Thursday, December 3, 2009

The Special Olympics of Holiday Cheer


There are very few races in which I have the slightest bit of interest, yet I believe I’ve found another I couldn’t care less about: The First Christmas Card Mailed race. I should have known it was coming, really.

As I wandered down to the mailbox yesterday there was a suspiciously wintry chill in the air and the hushed silence that pervaded the driveway meant that the omnipresent leaf blowers were all done for the season. It was, in short, December 1st. As I nosed through the effluvia that the United States Postal Service is forever leaving in the mailbox, I spied what could only be a bit of red and green glitter at the bottom. Glitter from a Christmas card that was winking and smirking at me in the way that only a harbinger of this particular holiday season can.

“Yoo hoo,” whispered the glittery card, “guess what? It’s December and you haven’t even thought about Christmas cards have you? No you haven’t. I, however, came from a family that is organized, has their shit together and probably looks like they belong in a Ralph Lauren catalogue to boot. So there.”

I rolled my eyes which is really the only thing you can do when faced with cheeky, albeit hallucinatory harbingers of this most glittery of holiday seasons. Worse, by the time I got the offending card indoors and isolated it as one would a biohazard, I realized that it had left a trail of glitter behind me that looked as if I was being stalked by Phyllis Diller.

What to do then?
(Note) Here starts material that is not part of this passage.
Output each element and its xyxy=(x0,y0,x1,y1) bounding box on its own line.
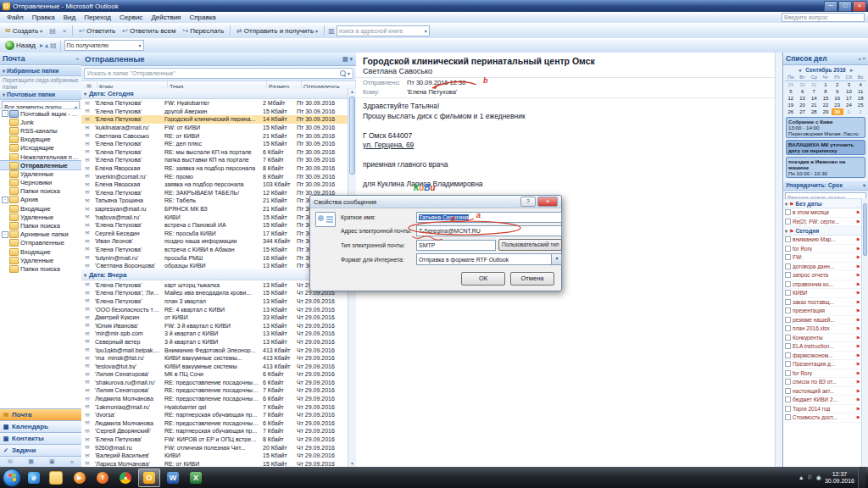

Well, even though I realize I’ll never win the First Christmas Cards Mailed race, I really do have to get my holiday game face on. So then, it’s time to 1: beat a few smiles out of the boys, 2: snap a picture of the enforced smiles regardless of what I’m assuming will be their spectacular insincerity, 3: think of a pithy seasonal remark to add to the cards, and 4: actually mail the damn things.

So, I figure if I get all that done by, say, the 23rd or so I’ll be a winner just for finishing. Kind of like the Special Olympics of holiday cheer, if you will. Happy holidays!